[Transcribed page contents]

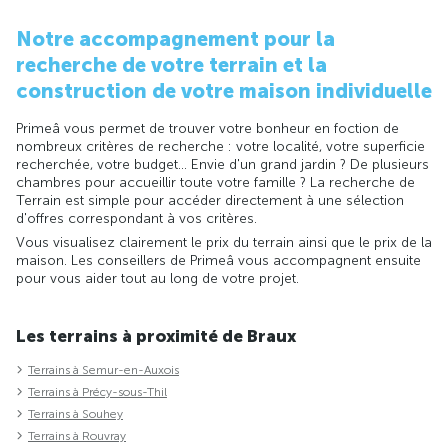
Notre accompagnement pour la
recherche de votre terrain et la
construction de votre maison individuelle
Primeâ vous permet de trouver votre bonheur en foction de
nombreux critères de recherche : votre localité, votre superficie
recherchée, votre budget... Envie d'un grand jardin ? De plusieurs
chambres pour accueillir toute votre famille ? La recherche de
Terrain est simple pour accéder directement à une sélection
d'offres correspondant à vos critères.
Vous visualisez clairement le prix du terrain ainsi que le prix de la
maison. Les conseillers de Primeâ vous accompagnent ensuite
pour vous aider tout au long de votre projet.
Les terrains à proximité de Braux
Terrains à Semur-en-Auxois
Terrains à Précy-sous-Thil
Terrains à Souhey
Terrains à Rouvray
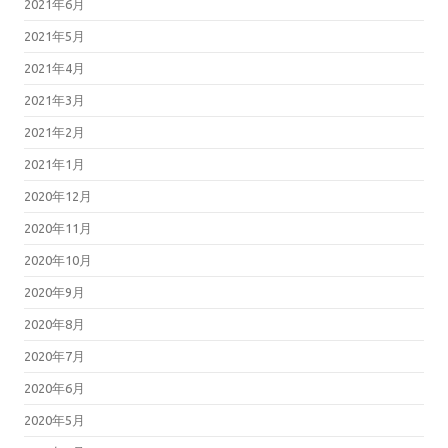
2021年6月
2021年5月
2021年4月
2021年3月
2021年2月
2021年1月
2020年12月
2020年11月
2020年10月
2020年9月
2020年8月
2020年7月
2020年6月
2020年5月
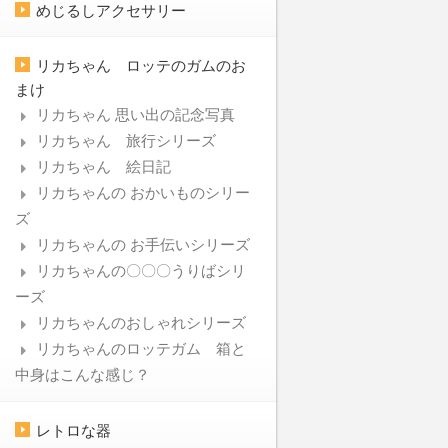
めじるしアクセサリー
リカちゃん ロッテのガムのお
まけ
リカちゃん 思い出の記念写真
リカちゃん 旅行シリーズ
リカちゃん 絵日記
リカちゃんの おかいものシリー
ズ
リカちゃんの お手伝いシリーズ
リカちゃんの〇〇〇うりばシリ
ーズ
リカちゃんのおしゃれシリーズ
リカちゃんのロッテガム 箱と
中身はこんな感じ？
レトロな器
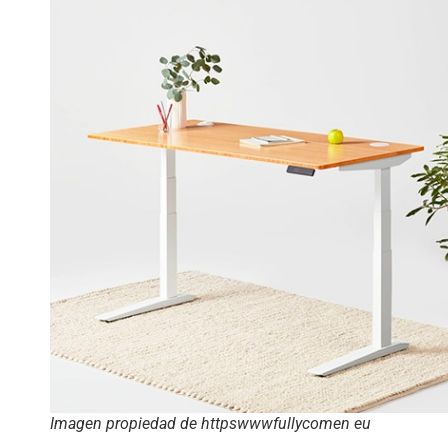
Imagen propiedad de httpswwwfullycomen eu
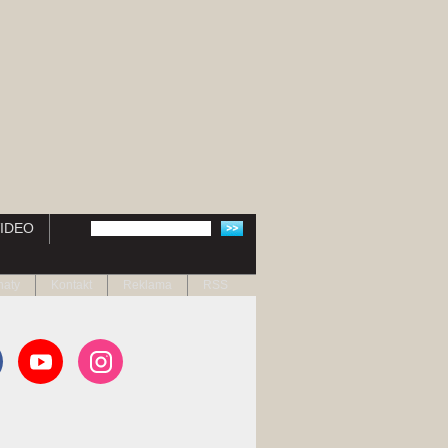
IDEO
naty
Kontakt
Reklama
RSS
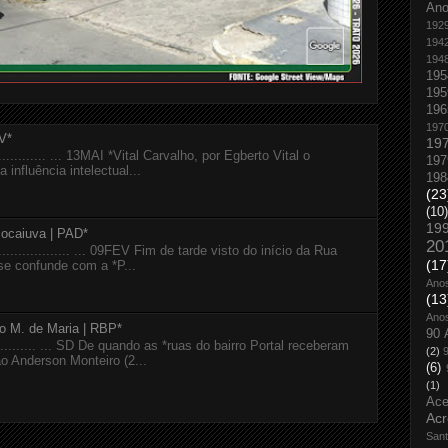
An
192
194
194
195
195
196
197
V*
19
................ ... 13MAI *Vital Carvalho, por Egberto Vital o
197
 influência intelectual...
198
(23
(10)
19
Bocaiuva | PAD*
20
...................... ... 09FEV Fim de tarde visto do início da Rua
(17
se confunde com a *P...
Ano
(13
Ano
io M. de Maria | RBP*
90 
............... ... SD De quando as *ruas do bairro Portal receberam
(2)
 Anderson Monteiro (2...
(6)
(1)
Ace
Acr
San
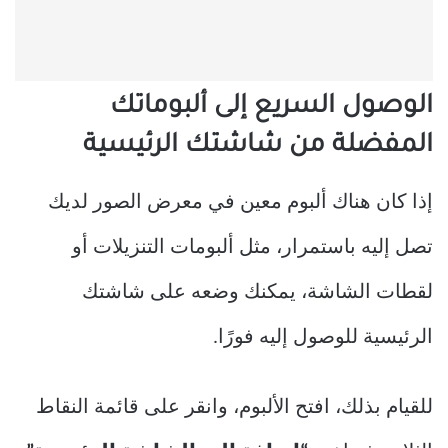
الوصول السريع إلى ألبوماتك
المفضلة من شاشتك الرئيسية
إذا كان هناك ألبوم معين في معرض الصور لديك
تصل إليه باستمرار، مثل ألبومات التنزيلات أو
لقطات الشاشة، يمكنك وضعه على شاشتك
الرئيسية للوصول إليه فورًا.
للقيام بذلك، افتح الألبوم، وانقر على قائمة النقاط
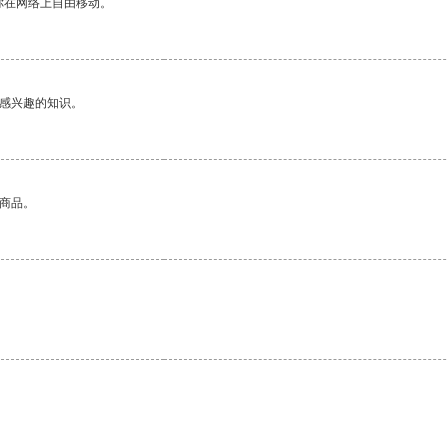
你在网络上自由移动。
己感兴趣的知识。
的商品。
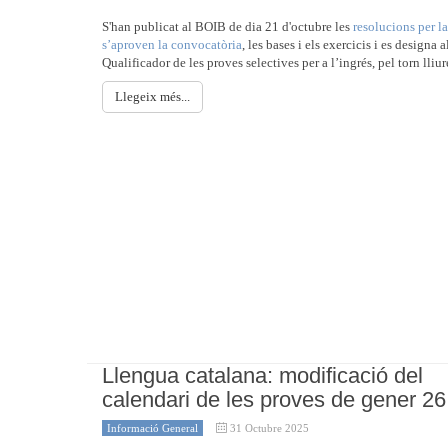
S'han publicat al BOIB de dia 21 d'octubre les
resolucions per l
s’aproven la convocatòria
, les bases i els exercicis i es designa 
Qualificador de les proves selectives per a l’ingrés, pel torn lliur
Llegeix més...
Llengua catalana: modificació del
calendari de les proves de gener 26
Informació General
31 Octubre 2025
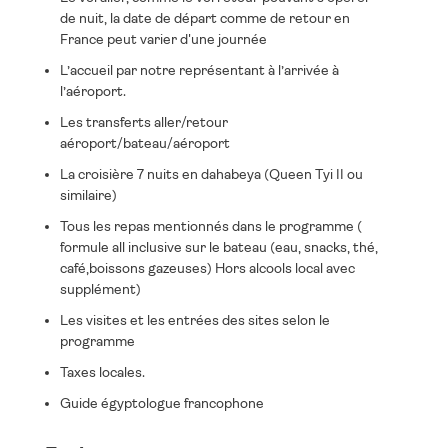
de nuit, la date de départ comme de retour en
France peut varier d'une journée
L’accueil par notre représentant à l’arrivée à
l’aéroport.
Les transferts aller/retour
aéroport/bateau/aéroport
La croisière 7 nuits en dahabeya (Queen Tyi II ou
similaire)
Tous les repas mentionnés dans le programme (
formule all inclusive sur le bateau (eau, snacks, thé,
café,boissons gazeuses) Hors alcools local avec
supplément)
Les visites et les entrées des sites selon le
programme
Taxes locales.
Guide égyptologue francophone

What the task asks: Search the entries for the word "proves". Copy every line where it occurs.

Answer for the task:
Qualificador de les proves selectives per a l’ingrés, pel torn lliur
calendari de les proves de gener 26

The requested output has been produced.